→ Activity
Among the entries that follow, tally the lines with the string "divider". Give no more than the number.

▬▬▬▬▬▬▬▬▬▬

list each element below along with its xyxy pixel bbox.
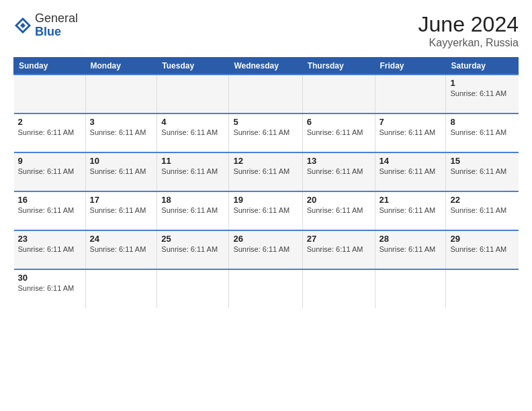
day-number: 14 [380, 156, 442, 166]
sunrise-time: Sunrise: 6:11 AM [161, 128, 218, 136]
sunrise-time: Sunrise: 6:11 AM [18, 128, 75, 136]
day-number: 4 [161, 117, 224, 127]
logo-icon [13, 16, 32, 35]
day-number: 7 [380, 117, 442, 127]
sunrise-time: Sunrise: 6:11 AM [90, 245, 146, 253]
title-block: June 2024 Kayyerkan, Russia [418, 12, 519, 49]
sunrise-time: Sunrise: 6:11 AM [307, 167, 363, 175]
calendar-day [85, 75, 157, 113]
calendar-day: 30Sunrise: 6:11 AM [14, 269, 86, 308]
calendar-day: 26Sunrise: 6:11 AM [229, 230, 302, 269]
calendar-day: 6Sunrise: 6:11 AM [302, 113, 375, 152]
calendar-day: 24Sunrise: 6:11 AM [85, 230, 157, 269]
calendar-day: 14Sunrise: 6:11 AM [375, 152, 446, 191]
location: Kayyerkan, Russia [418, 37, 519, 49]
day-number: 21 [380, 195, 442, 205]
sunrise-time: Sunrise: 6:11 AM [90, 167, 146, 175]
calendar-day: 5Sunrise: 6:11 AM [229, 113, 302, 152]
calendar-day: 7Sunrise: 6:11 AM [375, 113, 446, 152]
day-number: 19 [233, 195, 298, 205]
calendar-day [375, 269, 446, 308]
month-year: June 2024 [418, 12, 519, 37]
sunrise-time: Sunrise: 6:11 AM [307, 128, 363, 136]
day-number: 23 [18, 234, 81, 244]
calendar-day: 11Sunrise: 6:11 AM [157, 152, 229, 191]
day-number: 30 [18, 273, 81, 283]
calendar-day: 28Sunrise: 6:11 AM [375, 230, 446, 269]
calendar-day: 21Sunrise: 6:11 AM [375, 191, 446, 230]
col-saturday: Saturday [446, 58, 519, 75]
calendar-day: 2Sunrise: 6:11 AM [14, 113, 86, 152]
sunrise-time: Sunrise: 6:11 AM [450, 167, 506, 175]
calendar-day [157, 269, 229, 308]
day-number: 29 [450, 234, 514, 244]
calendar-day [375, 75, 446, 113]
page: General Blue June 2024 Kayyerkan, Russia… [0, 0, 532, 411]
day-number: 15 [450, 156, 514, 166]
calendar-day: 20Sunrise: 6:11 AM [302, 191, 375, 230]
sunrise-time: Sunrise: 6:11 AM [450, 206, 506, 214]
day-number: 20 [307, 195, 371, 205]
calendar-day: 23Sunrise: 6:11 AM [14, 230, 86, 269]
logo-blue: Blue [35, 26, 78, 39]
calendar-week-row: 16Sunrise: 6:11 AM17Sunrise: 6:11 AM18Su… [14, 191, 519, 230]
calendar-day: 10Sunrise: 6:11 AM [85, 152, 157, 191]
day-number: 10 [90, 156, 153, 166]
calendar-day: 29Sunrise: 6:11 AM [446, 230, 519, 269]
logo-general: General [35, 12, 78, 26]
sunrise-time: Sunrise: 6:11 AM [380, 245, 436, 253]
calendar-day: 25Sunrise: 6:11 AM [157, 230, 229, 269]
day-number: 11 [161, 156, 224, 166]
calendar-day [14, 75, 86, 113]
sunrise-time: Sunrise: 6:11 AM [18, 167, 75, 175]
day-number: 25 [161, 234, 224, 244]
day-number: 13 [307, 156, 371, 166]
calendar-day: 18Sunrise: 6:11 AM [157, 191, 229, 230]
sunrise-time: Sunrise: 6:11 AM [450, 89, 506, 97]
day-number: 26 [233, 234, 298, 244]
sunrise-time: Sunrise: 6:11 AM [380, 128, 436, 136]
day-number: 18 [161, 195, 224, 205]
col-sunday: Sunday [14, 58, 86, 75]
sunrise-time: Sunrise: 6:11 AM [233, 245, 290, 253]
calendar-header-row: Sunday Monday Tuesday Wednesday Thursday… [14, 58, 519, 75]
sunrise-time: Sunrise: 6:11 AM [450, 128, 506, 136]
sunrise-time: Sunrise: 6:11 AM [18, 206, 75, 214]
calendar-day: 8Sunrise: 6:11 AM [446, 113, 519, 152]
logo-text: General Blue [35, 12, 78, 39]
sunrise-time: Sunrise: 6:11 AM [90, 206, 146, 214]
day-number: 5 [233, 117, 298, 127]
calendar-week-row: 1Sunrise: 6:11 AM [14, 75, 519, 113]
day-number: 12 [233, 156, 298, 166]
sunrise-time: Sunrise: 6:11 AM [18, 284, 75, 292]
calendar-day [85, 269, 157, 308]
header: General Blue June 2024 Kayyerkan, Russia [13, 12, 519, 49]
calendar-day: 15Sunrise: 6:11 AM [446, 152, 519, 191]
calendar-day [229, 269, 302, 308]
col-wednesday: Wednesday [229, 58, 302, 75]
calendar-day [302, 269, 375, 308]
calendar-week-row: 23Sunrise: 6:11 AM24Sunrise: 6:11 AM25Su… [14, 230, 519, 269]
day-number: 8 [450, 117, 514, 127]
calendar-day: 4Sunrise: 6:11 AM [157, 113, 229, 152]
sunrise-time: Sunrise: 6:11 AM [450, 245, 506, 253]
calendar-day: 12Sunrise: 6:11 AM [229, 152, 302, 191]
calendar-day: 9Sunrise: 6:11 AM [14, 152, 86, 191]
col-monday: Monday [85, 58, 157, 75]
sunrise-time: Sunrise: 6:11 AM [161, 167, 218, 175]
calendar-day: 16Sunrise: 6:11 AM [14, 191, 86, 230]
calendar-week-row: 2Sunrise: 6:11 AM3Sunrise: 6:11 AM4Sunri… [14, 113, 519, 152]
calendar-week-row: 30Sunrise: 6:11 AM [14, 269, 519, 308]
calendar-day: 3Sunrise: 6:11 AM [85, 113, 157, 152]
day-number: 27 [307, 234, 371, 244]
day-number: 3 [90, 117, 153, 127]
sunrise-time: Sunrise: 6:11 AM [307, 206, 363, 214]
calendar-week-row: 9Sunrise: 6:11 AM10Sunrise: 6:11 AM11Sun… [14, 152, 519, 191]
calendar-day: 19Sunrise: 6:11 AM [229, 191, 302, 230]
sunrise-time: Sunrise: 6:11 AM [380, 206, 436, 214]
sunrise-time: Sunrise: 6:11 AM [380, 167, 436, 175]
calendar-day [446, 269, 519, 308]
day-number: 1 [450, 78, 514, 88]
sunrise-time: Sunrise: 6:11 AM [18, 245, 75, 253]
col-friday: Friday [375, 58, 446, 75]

▬▬▬▬▬▬▬▬▬▬

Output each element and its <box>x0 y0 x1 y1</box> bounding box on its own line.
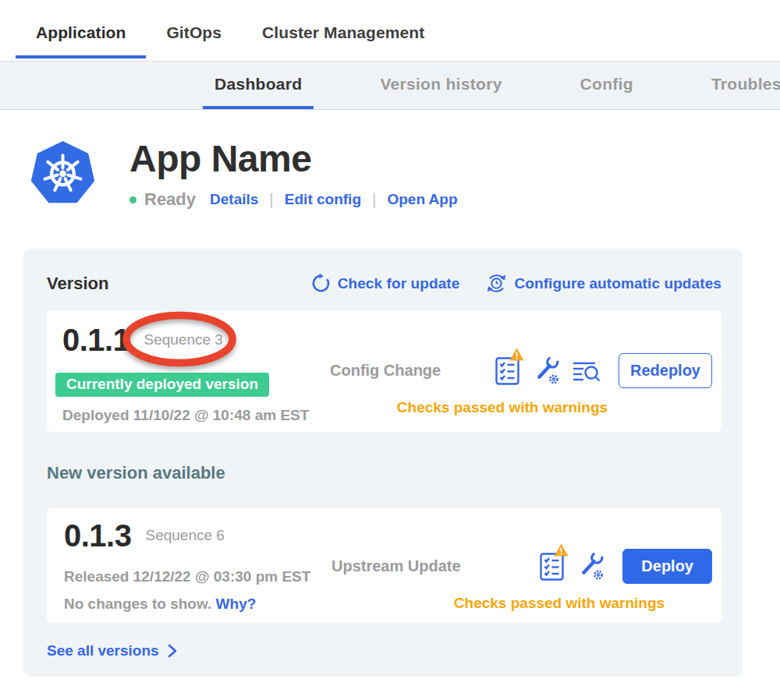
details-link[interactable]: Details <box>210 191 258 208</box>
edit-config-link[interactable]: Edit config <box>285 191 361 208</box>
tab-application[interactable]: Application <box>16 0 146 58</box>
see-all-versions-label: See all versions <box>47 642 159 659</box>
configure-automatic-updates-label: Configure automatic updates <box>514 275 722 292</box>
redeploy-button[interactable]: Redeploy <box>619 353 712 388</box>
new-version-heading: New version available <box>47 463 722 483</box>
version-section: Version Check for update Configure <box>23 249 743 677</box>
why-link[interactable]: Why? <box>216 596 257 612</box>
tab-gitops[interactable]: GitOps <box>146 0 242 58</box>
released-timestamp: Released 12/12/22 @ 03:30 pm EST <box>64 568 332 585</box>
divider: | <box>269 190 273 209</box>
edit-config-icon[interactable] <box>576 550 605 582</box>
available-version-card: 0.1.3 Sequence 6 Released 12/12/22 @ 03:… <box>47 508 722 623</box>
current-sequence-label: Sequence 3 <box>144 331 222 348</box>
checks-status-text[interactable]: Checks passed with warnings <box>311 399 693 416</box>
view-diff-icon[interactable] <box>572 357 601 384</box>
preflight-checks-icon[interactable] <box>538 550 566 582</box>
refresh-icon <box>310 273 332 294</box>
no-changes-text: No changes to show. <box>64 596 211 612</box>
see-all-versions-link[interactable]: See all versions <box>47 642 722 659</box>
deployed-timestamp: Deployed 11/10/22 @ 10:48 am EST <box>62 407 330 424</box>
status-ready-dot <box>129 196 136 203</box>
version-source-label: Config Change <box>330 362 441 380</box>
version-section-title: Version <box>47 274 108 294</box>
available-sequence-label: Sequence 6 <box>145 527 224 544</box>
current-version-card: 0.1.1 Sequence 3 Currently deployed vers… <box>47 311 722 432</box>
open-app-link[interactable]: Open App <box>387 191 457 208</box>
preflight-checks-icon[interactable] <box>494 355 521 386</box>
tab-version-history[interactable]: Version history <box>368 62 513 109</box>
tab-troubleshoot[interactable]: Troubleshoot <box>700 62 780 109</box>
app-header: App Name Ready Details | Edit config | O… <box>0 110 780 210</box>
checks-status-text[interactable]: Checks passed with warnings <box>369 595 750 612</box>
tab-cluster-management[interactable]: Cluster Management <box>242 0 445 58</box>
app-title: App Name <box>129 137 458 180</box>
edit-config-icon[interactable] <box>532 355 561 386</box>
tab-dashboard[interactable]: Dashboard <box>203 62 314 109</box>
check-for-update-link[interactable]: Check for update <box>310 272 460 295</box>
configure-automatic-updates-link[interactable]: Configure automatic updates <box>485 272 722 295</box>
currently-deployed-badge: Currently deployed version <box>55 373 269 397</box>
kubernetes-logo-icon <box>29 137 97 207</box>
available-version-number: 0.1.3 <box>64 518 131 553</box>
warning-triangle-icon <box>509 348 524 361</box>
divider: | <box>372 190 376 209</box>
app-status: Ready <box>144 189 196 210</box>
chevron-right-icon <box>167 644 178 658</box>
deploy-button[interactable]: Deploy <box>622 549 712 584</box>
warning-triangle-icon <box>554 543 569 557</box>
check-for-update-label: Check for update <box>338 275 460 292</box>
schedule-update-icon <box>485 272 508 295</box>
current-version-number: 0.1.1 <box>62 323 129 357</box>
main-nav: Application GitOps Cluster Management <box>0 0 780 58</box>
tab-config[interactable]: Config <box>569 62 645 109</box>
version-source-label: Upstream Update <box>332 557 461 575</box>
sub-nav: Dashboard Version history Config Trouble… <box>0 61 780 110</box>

▬▬▬▬▬▬▬▬▬▬

→ Reply to the exercise
2